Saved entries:
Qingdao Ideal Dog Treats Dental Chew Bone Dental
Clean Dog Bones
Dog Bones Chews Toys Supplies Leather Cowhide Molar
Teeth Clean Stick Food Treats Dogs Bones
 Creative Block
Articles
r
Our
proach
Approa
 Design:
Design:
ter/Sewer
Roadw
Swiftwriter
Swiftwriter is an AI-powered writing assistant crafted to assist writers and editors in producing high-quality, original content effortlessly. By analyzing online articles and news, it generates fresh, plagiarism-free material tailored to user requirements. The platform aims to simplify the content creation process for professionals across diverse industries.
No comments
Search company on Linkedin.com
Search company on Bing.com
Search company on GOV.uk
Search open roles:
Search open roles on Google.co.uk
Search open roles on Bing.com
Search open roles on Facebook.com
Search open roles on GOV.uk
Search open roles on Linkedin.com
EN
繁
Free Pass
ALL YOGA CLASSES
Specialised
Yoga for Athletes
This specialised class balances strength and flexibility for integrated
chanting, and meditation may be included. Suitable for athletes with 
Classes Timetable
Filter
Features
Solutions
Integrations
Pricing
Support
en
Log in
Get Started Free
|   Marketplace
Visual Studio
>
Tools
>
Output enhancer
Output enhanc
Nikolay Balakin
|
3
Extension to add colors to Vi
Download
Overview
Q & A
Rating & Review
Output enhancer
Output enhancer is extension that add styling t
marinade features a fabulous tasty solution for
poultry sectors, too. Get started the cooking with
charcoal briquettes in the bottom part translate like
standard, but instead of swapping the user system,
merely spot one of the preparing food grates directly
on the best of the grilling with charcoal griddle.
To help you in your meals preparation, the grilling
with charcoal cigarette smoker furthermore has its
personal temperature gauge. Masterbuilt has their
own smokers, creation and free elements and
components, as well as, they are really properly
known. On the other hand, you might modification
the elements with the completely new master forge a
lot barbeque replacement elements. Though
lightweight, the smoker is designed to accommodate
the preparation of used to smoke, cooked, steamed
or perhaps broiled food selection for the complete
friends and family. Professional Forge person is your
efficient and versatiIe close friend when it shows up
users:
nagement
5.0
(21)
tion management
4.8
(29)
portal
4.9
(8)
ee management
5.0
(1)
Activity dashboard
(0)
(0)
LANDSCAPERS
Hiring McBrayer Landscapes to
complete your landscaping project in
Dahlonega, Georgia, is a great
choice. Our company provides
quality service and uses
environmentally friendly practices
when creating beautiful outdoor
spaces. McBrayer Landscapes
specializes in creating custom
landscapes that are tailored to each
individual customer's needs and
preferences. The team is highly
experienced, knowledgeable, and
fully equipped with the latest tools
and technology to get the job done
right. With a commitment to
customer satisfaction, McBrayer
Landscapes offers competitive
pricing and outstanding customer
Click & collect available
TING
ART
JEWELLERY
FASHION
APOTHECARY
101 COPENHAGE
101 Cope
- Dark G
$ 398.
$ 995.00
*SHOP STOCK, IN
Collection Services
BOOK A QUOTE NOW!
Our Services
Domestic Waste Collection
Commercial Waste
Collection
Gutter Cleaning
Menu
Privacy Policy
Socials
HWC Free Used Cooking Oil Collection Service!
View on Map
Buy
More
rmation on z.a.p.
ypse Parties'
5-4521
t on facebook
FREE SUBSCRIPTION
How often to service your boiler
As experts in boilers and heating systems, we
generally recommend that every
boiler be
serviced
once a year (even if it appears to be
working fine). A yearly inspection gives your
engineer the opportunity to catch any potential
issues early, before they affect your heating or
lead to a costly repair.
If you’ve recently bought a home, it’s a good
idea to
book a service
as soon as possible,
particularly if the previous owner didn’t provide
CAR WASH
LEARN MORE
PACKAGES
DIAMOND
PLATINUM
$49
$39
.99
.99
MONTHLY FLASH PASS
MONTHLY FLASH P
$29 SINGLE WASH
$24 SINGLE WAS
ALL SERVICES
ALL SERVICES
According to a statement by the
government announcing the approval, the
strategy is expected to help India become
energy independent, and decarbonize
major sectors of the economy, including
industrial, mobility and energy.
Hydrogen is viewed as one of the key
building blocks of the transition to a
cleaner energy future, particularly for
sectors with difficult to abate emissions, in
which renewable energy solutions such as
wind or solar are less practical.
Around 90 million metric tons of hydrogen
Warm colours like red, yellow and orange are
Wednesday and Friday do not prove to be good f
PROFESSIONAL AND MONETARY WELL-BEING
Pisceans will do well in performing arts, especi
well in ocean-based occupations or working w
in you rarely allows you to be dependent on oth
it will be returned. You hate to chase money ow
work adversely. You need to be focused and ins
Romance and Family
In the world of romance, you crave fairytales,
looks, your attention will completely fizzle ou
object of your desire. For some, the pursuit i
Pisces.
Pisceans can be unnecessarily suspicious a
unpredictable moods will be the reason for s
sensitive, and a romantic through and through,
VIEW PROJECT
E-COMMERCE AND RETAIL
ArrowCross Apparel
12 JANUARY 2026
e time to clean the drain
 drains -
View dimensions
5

Work to be completed: Copy the records above exactly as they appear.

Your response:
Qingdao Ideal Dog Treats Dental Chew Bone Dental
Clean Dog Bones
Dog Bones Chews Toys Supplies Leather Cowhide Molar
Teeth Clean Stick Food Treats Dogs Bones
 Creative Block
Articles
r
Our
proach
Approa
 Design:
Design:
ter/Sewer
Roadw
Swiftwriter
Swiftwriter is an AI-powered writing assistant crafted to assist writers and editors in producing high-quality, original content effortlessly. By analyzing online articles and news, it generates fresh, plagiarism-free material tailored to user requirements. The platform aims to simplify the content creation process for professionals across diverse industries.
No comments
Search company on Linkedin.com
Search company on Bing.com
Search company on GOV.uk
Search open roles:
Search open roles on Google.co.uk
Search open roles on Bing.com
Search open roles on Facebook.com
Search open roles on GOV.uk
Search open roles on Linkedin.com
EN
繁
Free Pass
ALL YOGA CLASSES
Specialised
Yoga for Athletes
This specialised class balances strength and flexibility for integrated
chanting, and meditation may be included. Suitable for athletes with 
Classes Timetable
Filter
Features
Solutions
Integrations
Pricing
Support
en
Log in
Get Started Free
|   Marketplace
Visual Studio
>
Tools
>
Output enhancer
Output enhanc
Nikolay Balakin
|
3
Extension to add colors to Vi
Download
Overview
Q & A
Rating & Review
Output enhancer
Output enhancer is extension that add styling t
marinade features a fabulous tasty solution for
poultry sectors, too. Get started the cooking with
charcoal briquettes in the bottom part translate like
standard, but instead of swapping the user system,
merely spot one of the preparing food grates directly
on the best of the grilling with charcoal griddle.
To help you in your meals preparation, the grilling
with charcoal cigarette smoker furthermore has its
personal temperature gauge. Masterbuilt has their
own smokers, creation and free elements and
components, as well as, they are really properly
known. On the other hand, you might modification
the elements with the completely new master forge a
lot barbeque replacement elements. Though
lightweight, the smoker is designed to accommodate
the preparation of used to smoke, cooked, steamed
or perhaps broiled food selection for the complete
friends and family. Professional Forge person is your
efficient and versatiIe close friend when it shows up
users:
nagement
5.0
(21)
tion management
4.8
(29)
portal
4.9
(8)
ee management
5.0
(1)
Activity dashboard
(0)
(0)
LANDSCAPERS
Hiring McBrayer Landscapes to
complete your landscaping project in
Dahlonega, Georgia, is a great
choice. Our company provides
quality service and uses
environmentally friendly practices
when creating beautiful outdoor
spaces. McBrayer Landscapes
specializes in creating custom
landscapes that are tailored to each
individual customer's needs and
preferences. The team is highly
experienced, knowledgeable, and
fully equipped with the latest tools
and technology to get the job done
right. With a commitment to
customer satisfaction, McBrayer
Landscapes offers competitive
pricing and outstanding customer
Click & collect available
TING
ART
JEWELLERY
FASHION
APOTHECARY
101 COPENHAGE
101 Cope
- Dark G
$ 398.
$ 995.00
*SHOP STOCK, IN
Collection Services
BOOK A QUOTE NOW!
Our Services
Domestic Waste Collection
Commercial Waste
Collection
Gutter Cleaning
Menu
Privacy Policy
Socials
HWC Free Used Cooking Oil Collection Service!
View on Map
Buy
More
rmation on z.a.p.
ypse Parties'
5-4521
t on facebook
FREE SUBSCRIPTION
How often to service your boiler
As experts in boilers and heating systems, we
generally recommend that every
boiler be
serviced
once a year (even if it appears to be
working fine). A yearly inspection gives your
engineer the opportunity to catch any potential
issues early, before they affect your heating or
lead to a costly repair.
If you’ve recently bought a home, it’s a good
idea to
book a service
as soon as possible,
particularly if the previous owner didn’t provide
CAR WASH
LEARN MORE
PACKAGES
DIAMOND
PLATINUM
$49
$39
.99
.99
MONTHLY FLASH PASS
MONTHLY FLASH P
$29 SINGLE WASH
$24 SINGLE WAS
ALL SERVICES
ALL SERVICES
According to a statement by the
government announcing the approval, the
strategy is expected to help India become
energy independent, and decarbonize
major sectors of the economy, including
industrial, mobility and energy.
Hydrogen is viewed as one of the key
building blocks of the transition to a
cleaner energy future, particularly for
sectors with difficult to abate emissions, in
which renewable energy solutions such as
wind or solar are less practical.
Around 90 million metric tons of hydrogen
Warm colours like red, yellow and orange are
Wednesday and Friday do not prove to be good f
PROFESSIONAL AND MONETARY WELL-BEING
Pisceans will do well in performing arts, especi
well in ocean-based occupations or working w
in you rarely allows you to be dependent on oth
it will be returned. You hate to chase money ow
work adversely. You need to be focused and ins
Romance and Family
In the world of romance, you crave fairytales,
looks, your attention will completely fizzle ou
object of your desire. For some, the pursuit i
Pisces.
Pisceans can be unnecessarily suspicious a
unpredictable moods will be the reason for s
sensitive, and a romantic through and through,
VIEW PROJECT
E-COMMERCE AND RETAIL
ArrowCross Apparel
12 JANUARY 2026
e time to clean the drain
 drains -
View dimensions
5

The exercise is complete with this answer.